12.24.2007

Our Christmas Wish

Mele Kalikimaka!

I hope that magic and wonder is finding all of you this holiday season.
Magic and wonder are filling me this evening. Dave and I got word today that our papers of incorporation for our non profit were filed successfully. To all of you that have asked me what Dave has been doing during this time in Hawaii, I have answers for you.

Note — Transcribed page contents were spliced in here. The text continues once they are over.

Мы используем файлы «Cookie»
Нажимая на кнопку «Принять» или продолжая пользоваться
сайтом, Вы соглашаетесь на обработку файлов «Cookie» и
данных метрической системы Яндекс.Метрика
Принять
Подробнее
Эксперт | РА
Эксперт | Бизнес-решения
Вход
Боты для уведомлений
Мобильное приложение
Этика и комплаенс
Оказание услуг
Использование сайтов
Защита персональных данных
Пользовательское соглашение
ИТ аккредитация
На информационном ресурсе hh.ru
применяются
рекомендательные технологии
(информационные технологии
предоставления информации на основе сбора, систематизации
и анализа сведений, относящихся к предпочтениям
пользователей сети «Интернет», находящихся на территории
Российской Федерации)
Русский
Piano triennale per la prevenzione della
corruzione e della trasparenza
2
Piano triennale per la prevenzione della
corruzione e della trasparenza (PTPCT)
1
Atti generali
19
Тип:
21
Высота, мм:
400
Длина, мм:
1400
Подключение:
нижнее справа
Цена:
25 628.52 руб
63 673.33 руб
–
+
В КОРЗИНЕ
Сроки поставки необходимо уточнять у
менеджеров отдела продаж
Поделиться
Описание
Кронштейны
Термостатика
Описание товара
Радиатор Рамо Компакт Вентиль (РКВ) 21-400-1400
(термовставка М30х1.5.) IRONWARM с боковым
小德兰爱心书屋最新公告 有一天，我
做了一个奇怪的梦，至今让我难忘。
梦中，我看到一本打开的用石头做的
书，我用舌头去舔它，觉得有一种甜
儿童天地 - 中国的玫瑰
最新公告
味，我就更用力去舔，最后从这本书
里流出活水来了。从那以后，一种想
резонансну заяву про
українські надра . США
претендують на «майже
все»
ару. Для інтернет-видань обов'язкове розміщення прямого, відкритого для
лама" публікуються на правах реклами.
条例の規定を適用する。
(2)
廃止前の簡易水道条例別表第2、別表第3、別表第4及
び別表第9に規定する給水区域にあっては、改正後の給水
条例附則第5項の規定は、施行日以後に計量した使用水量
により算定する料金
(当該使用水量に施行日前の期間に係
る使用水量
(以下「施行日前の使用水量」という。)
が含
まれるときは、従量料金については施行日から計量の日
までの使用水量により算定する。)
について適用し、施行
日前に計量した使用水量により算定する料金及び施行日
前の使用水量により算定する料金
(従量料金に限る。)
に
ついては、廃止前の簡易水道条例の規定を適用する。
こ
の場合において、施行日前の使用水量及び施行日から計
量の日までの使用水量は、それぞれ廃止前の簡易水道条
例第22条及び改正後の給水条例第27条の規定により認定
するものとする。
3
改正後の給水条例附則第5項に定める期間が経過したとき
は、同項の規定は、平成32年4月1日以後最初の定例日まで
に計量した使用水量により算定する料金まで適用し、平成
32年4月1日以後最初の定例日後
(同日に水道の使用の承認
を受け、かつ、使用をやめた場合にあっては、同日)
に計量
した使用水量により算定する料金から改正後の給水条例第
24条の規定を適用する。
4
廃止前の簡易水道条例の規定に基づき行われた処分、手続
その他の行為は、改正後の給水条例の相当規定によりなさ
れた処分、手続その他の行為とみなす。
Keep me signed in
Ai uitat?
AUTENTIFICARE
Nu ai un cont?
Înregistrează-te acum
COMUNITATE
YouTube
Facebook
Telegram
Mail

Dave and I basically started dating on Christmas 4 years ago. He invited me to dinner with his family which was being served at his brother's house. The drive was about 1.5 hours. During that time we talked the entire way. It became clear almost immediately that we both felt the same way about life. A common theme in that conversation and many conversations to follow is that we both felt we are here for a larger purpose. We have grown so much since that day. We are moving away from unfulfilling jobs and toward that dream. This non profit org that we are starting will be called A Good Day Inc. We will promote health, happiness and hope to cancer survivors across the country. This is such an important day for us as it leads us into that dream of becoming more. In many ways we are taking chances. It is scary sometimes but exhilirating at the same time. We ask for your support, prayers, and encouragement. Most likely, you will get to be a part of this movement at some point as well. We're gonna be big!
We also would like to thank our friends and family for always supporting our dreams. We will always be there for you in return if and when you need us.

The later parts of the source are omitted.